Ramarao-Milne Priya, Jain Yatish, Sng Letitia M F, Hosking Brendan, Lee Carol, Bayat Arash, Kuiper Michael, Wilson Laurence O W, Twine Natalie A, Bauer Denis C
Australian e-Health Research Centre, Commonwealth Scientific and Industrial Research Organisation, New South Wales, Sydney, Australia.
Department of Biomedical Sciences, Macquarie University, New South Wales, Sydney, Australia.
Comput Struct Biotechnol J. 2022;20:2942-2950. doi: 10.1016/j.csbj.2022.06.005. Epub 2022 Jun 3.
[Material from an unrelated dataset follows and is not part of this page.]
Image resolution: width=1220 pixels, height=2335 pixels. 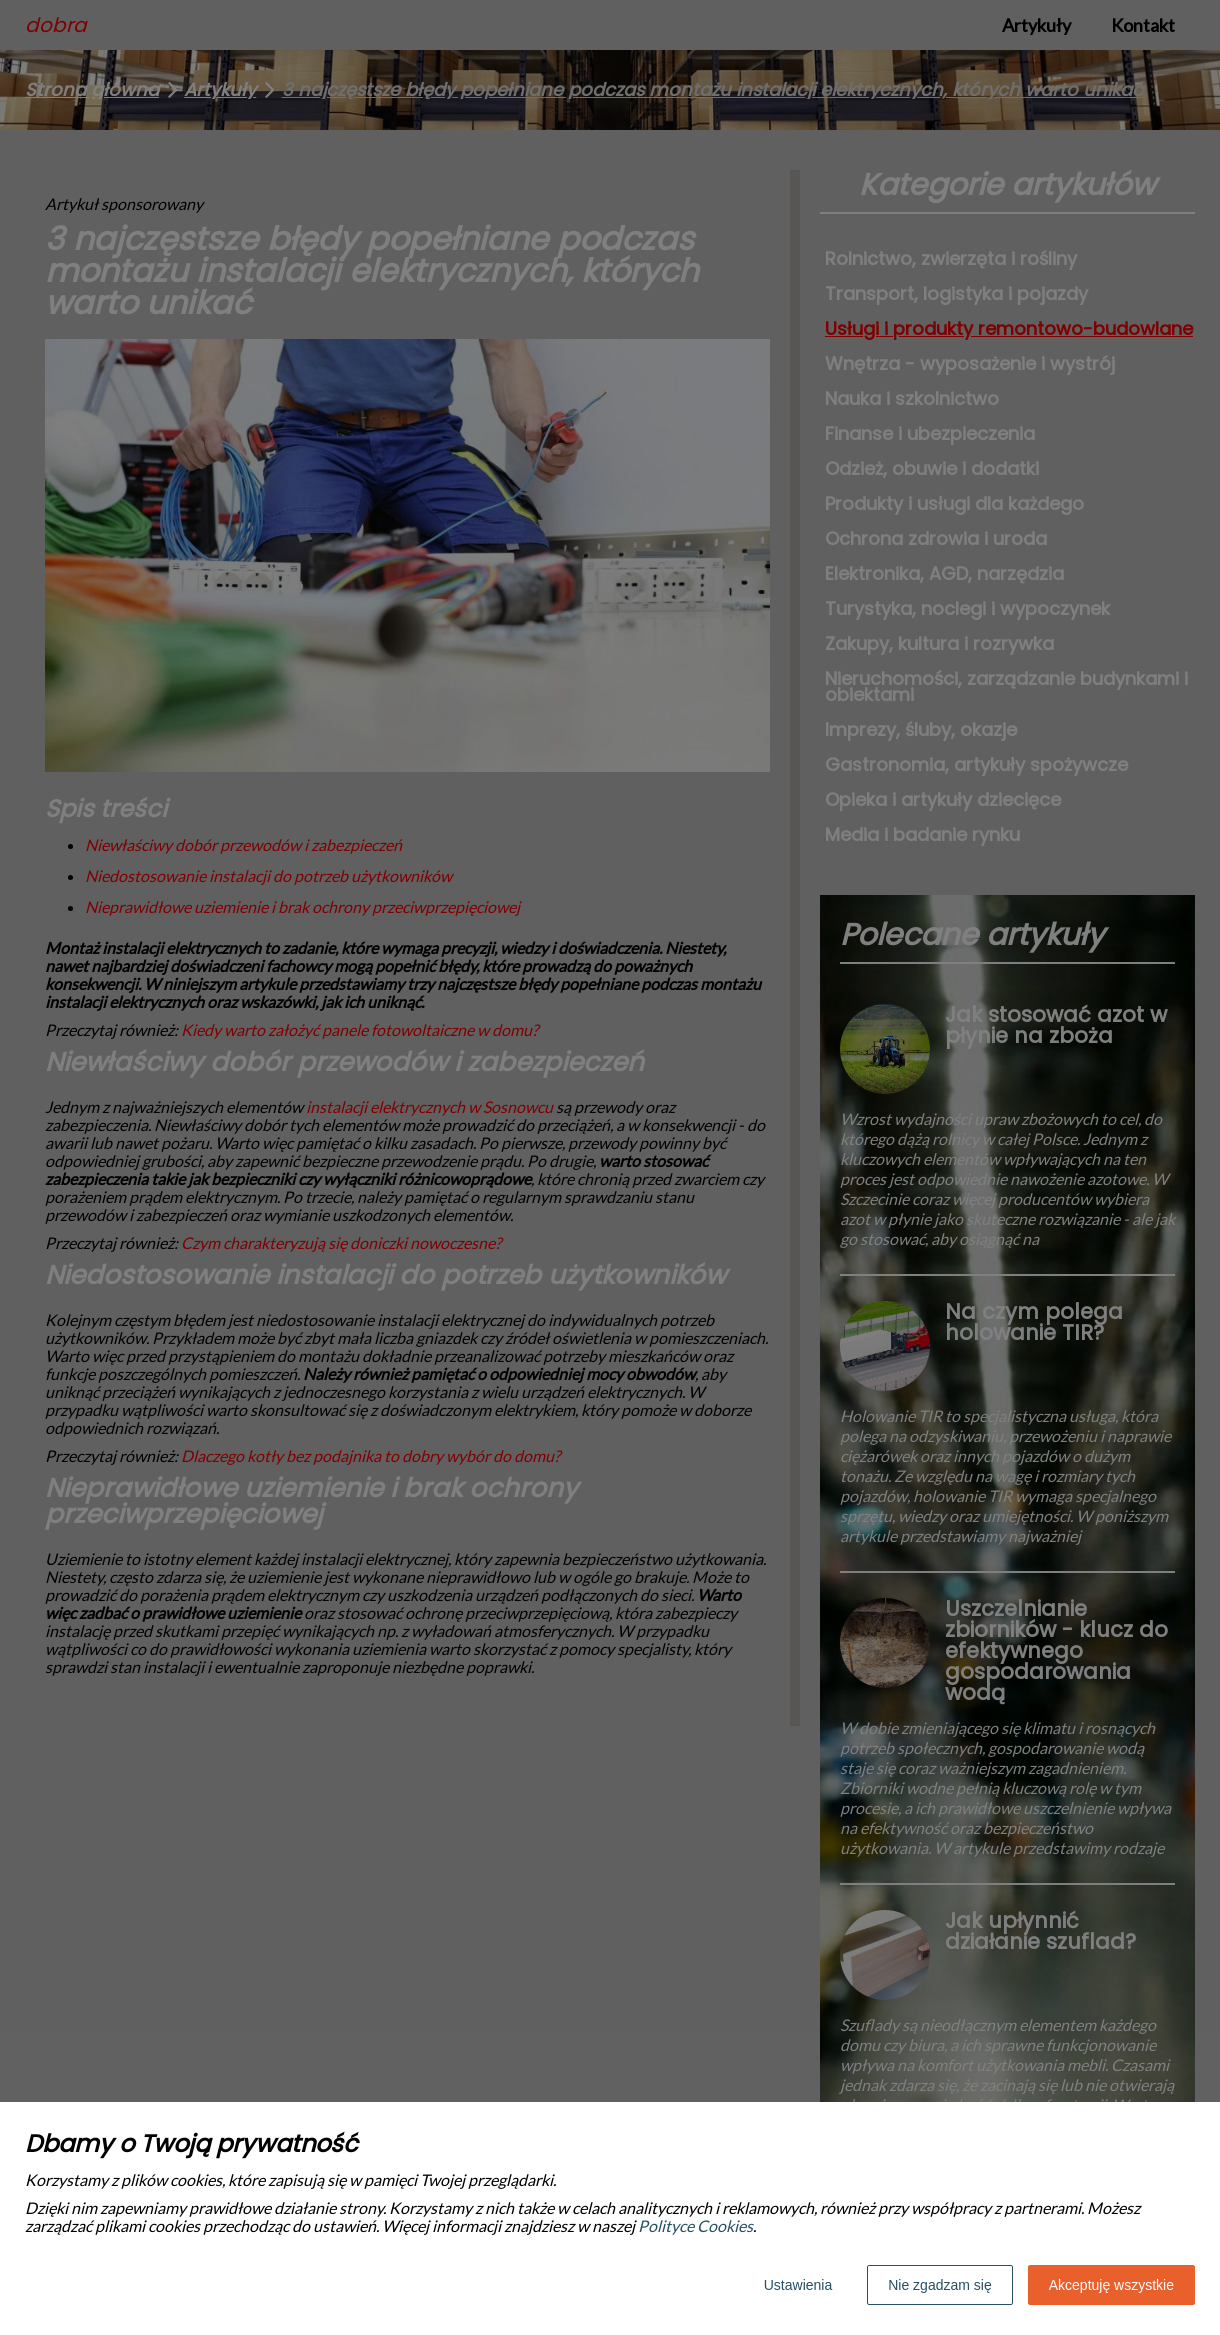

New SARS-CoV-2 variants emerge as part of the virus' adaptation to the human host. The Health Organizations are monitoring newly emerging variants with suspected impact on disease or vaccination efficacy as Variants Being Monitored (VBM), like Delta and Omicron. Genetic changes (SNVs) compared to the Wuhan variant characterize VBMs with current emphasis on the spike protein and lineage markers. However, monitoring VBMs in such a way might miss SNVs with functional effect on disease. Here we introduce a lineage-agnostic genome-wide approach to identify SNVs associated with disease. We curated a case-control dataset of 10,520 samples and identified 117 SNVs significantly associated with adverse patient outcome. While 40% (47) SNV are already monitored and 36% (43) are in the spike protein, we also identified 70 new SNVs that are associated with disease outcome. 31 of these are disease-worsening and predominantly located in the 3'-5' exonuclease (NSP14) with structural modelling revealing a concise cluster in the Zn binding domain that has known host-immune modulating function. Furthermore, we generate clade-independent VBM groupings by identifying interacting SNVs (epistasis). We find 37 sets of higher-order epistatic interactions joining 5 genomic regions (nsp3, nsp14, Spike S1, ORF3a, N). Structural modelling of these regions provides insights into potential mechanistic pathways of increased virulence as well as orthogonal methods of validation. Clade-independent monitoring of functionally interacting (epistasis, co-evolution) SNVs detected emerging VBM a week before they were flagged by Health Organizations and in conjunction with structural modelling provides faster, mechanistic insight into emerging strains to guide public health interventions.
新型严重急性呼吸综合征冠状病毒2(SARS-CoV-2)变种的出现是该病毒适应人类宿主的一部分。卫生组织正在监测新出现的、疑似对疾病或疫苗效力有影响的变种,如德尔塔和奥密克戎,将其作为受监测变种(VBM)。与武汉变种相比,基因变化(单核苷酸变异,SNV)是VBM的特征,目前重点关注刺突蛋白和谱系标记。然而,以这种方式监测VBM可能会遗漏对疾病有功能影响的SNV。在这里,我们引入一种不依赖谱系的全基因组方法来识别与疾病相关的SNV。我们精心整理了一个包含10520个样本的病例对照数据集,并确定了117个与患者不良预后显著相关的SNV。虽然40%(47个)的SNV已被监测,36%(43个)位于刺突蛋白中,但我们也发现了70个与疾病结果相关的新SNV。其中31个会使疾病恶化,主要位于3'-5'核酸外切酶(NSP14)中,结构建模显示在锌结合域有一个紧密的簇,该区域具有已知的宿主免疫调节功能。此外,我们通过识别相互作用的SNV(上位性)生成不依赖进化枝的VBM分组。我们发现37组高阶上位性相互作用连接了5个基因组区域(nsp3、nsp14、刺突S1、ORF3a、N)。这些区域的结构建模为毒力增加的潜在机制途径以及正交验证方法提供了见解。对功能相互作用(上位性、共同进化)的SNV进行不依赖进化枝的监测,比卫生组织标记出新兴VBM提前一周检测到它们,并且结合结构建模能够更快地从机制上深入了解新兴毒株,以指导公共卫生干预措施。